[Start of Attachment]

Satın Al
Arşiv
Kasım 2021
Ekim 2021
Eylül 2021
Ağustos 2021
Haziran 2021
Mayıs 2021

[End of Attachment]
[Start of Attachment]

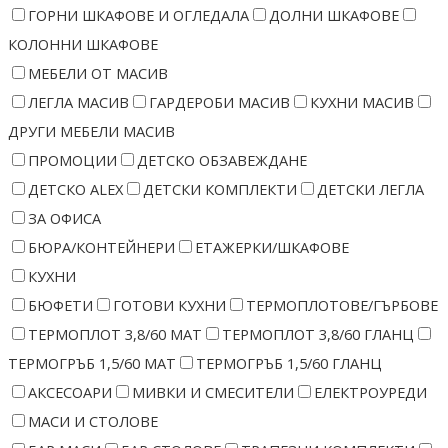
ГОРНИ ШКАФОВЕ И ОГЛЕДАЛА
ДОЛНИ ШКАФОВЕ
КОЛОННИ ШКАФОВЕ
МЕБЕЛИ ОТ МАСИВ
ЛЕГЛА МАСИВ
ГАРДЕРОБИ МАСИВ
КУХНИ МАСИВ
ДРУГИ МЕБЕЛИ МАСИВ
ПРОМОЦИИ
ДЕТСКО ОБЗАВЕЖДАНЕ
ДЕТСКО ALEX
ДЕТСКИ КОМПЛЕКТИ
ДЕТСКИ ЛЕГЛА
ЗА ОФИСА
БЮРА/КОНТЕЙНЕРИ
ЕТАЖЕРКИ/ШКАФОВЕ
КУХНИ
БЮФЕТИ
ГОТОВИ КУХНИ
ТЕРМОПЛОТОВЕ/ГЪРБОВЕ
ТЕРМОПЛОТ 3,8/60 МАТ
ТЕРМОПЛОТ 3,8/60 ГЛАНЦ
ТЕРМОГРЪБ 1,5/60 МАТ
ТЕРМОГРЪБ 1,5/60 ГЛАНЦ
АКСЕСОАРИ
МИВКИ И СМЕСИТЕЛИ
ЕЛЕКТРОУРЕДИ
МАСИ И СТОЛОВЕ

[End of Attachment]
[Start of Attachment]

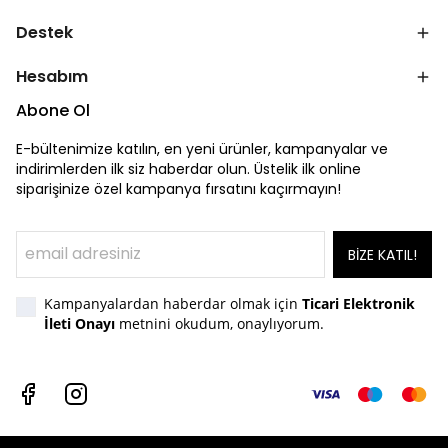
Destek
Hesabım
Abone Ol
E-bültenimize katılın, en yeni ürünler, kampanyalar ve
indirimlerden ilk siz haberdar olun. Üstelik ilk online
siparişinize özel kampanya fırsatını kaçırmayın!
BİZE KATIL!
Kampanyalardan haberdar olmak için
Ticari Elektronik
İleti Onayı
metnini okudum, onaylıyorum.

[End of Attachment]

- **EXERCISE DETAILS**
Your task is to restate, word for word, only those lines above that fall between the line holding "ДЕТСКИ КОМПЛЕКТИ" and the line holding "МАСИ И СТОЛОВЕ", inclusive.

- **OUTPUT FOR THIS TASK**
ДЕТСКИ КОМПЛЕКТИ
ДЕТСКИ ЛЕГЛА
ЗА ОФИСА
БЮРА/КОНТЕЙНЕРИ
ЕТАЖЕРКИ/ШКАФОВЕ
КУХНИ
БЮФЕТИ
ГОТОВИ КУХНИ
ТЕРМОПЛОТОВЕ/ГЪРБОВЕ
ТЕРМОПЛОТ 3,8/60 МАТ
ТЕРМОПЛОТ 3,8/60 ГЛАНЦ
ТЕРМОГРЪБ 1,5/60 МАТ
ТЕРМОГРЪБ 1,5/60 ГЛАНЦ
АКСЕСОАРИ
МИВКИ И СМЕСИТЕЛИ
ЕЛЕКТРОУРЕДИ
МАСИ И СТОЛОВЕ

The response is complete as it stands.